En esta villa medieval, el tiempo parece haberse detenido. Sin embargo, cada fachada, cada rincón de piedra y cada balcón de madera tiene ojos.
Cientos de miradas, fijas y serenas, acompañan a los visitantes en su recorrido. Convirtiendo un simple paseo en una conversación silenciosa con el pasado y el presente de una comunidad que se niega a ser olvidada.
Paredes que ven
Este rincón, situado en el corazón de la Sierra de Francia, es mucho más que un destino de turismo rural. Un museo al aire libre donde el arte y la genealogía se entrelazan de forma indisoluble.
Sus calles estrechas y empedradas susurran historias de tradiciones ancestrales, de inviernos largos y de una vida ligada a la tierra. Aquí, la piedra y la madera no sólo sostienen edificios. Sostienen la memoria de quienes los habitaron.
El encanto de sus plazas y la impecable conservación de su trazado urbano le han valido el reconocimiento como Conjunto Histórico-Artístico, una distinción que protege su esencia frente al paso de las décadas.
Cada paso en esta localidad es un descubrimiento. Sin embargo, lo que realmente atrae a viajeros de todo el mundo es la singularidad de ver los retratos de los habitantes pintados directamente sobre las casas donde vivieron o donde aún residen sus descendientes.
Mogarraz, el "pueblo de las mil caras", en Salamanca.

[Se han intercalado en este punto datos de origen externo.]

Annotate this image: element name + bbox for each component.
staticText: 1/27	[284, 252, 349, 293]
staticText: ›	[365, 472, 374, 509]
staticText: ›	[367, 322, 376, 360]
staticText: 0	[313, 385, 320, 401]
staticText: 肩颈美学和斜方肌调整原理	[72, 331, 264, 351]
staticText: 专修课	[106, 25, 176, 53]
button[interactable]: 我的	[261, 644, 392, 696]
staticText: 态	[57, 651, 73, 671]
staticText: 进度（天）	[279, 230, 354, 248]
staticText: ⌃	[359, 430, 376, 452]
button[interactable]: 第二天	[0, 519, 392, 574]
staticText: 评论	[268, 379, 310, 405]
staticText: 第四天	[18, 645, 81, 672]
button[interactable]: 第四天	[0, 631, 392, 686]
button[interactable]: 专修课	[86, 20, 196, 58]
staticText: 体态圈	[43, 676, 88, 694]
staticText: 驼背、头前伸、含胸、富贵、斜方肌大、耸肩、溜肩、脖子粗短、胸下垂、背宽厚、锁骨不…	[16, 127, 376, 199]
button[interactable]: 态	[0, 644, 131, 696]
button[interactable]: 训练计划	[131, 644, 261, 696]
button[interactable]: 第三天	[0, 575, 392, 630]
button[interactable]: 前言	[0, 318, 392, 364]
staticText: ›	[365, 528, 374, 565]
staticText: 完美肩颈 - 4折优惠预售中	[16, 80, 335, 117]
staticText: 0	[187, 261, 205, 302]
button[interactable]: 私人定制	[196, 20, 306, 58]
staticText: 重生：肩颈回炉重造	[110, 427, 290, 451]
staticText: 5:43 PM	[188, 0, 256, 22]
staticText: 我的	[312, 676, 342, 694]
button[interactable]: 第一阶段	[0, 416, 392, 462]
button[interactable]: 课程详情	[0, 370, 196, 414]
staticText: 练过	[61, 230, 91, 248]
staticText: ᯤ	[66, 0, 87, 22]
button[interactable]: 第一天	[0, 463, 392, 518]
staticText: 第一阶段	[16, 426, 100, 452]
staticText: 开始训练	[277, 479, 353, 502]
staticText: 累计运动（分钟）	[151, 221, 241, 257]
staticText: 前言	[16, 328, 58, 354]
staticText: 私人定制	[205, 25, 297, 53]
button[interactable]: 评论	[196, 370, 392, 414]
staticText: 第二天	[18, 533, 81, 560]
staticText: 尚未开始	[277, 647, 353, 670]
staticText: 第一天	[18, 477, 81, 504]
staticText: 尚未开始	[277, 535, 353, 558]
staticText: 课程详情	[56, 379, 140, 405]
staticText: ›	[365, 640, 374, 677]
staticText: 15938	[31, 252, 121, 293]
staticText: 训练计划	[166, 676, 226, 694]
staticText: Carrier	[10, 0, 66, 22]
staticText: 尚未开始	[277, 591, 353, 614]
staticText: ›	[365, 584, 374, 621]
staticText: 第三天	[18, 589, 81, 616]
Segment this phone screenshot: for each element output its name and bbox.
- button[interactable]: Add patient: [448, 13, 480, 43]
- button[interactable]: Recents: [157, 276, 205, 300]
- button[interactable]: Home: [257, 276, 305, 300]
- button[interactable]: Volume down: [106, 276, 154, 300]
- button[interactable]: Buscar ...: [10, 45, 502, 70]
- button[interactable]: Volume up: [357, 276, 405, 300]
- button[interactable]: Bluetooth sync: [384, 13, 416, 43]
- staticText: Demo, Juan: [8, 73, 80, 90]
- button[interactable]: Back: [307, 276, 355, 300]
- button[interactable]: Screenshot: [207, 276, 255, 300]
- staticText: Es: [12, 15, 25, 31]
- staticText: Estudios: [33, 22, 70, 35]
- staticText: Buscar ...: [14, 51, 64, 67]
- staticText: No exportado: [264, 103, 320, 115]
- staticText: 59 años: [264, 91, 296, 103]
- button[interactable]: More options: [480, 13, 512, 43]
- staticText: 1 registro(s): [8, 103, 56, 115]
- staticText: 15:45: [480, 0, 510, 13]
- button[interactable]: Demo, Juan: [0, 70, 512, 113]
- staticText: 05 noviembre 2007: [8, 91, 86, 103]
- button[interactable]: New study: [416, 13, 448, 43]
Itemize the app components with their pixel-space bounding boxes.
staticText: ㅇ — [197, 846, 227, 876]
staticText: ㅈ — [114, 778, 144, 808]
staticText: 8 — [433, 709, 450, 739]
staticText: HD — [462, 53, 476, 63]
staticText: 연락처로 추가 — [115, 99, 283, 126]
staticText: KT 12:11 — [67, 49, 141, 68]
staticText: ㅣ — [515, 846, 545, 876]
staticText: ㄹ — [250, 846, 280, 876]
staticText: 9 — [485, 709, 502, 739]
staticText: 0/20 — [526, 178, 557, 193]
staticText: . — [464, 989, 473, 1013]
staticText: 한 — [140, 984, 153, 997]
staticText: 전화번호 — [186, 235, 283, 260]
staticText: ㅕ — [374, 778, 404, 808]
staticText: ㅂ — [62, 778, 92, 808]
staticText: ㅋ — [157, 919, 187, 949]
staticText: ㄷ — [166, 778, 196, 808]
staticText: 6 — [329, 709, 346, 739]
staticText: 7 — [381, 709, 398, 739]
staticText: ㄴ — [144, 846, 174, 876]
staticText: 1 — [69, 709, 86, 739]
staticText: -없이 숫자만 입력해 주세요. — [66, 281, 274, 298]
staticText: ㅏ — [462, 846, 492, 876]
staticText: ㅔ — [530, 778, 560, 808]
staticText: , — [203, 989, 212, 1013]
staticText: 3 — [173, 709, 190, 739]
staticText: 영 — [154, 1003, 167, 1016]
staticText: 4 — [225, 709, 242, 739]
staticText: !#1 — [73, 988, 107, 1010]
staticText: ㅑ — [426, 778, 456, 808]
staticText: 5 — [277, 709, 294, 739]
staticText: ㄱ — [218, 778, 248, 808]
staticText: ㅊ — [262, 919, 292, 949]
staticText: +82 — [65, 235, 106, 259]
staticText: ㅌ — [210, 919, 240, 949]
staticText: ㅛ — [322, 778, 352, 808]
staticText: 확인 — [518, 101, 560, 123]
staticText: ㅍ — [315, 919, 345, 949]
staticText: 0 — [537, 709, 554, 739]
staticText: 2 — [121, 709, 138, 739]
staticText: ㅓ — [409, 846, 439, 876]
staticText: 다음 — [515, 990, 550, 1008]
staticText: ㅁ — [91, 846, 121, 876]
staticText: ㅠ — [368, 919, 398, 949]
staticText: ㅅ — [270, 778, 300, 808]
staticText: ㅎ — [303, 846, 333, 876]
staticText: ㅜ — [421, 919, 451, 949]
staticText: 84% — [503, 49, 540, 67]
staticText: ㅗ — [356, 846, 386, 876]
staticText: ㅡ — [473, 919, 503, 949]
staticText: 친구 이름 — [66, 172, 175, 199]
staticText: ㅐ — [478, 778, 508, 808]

Este lugar es Mogarraz, un pequeño municipio de la provincia de Salamanca. Esta joya salmantina, declarada Bien de Interés Cultural, es reconocida mundialmente como "el pueblo de las mil caras".
Es aquí donde el proyecto artístico Retrata 2/388 ha transformado por completo la identidad visual del municipio, colgando de sus fachadas cientos de retratos que rinden homenaje a la gente común. Elevando lo cotidiano a la categoría de arte eterno.
La foto del DNI
El origen de esta idea surgió en 1967, cuando la mayoría de los vecinos del pueblo necesitaron renovar la foto para el DNI. Muchos de ellos nunca antes habían salido de la sierra.
En aquel entonces, un vecino llamado Alejandro Martín improvisó un estudio fotográfico en plena calle utilizando una sábana blanca como fondo. Décadas más tarde, el artista local Florencio Maíllo recuperó los negativos para plasmar los rostros en chapas metálicas y devolver a los vecinos a sus calles.
Lo que empezó como una exposición temporal de 388 retratos se ha convertido en una seña de identidad permanente que hoy supera las 800 imágenes.
Pasear por Mogarraz es, literalmente, como adentrarse en un álbum de fotos familiar a escala urbana. Por ello, es de lo más habitual encontrar a un turista fotografiando los retratos.
Además de su valor artístico tan peculiar, Mogarraz ofrece una gastronomía que es puro deleite para los sentidos. Es obligatorio probar su "limón serrano", una ensalada típica que combina cítricos, embutidos y huevo. O dejarse seducir por sus vinos con Denominación de Origen Sierra de Salamanca.
En este pueblo, el patrimonio no sólo se ve en los ojos de sus vecinos, sino que se degusta y se siente en la hospitalidad de una villa que ha sabido convertir la nostalgia en su mayor atractivo turístico.
Visitarlo es entender que, aunque el mundo cambie, los rostros de quienes lo construyeron siempre nos estarán esperando en las paredes de su hogar.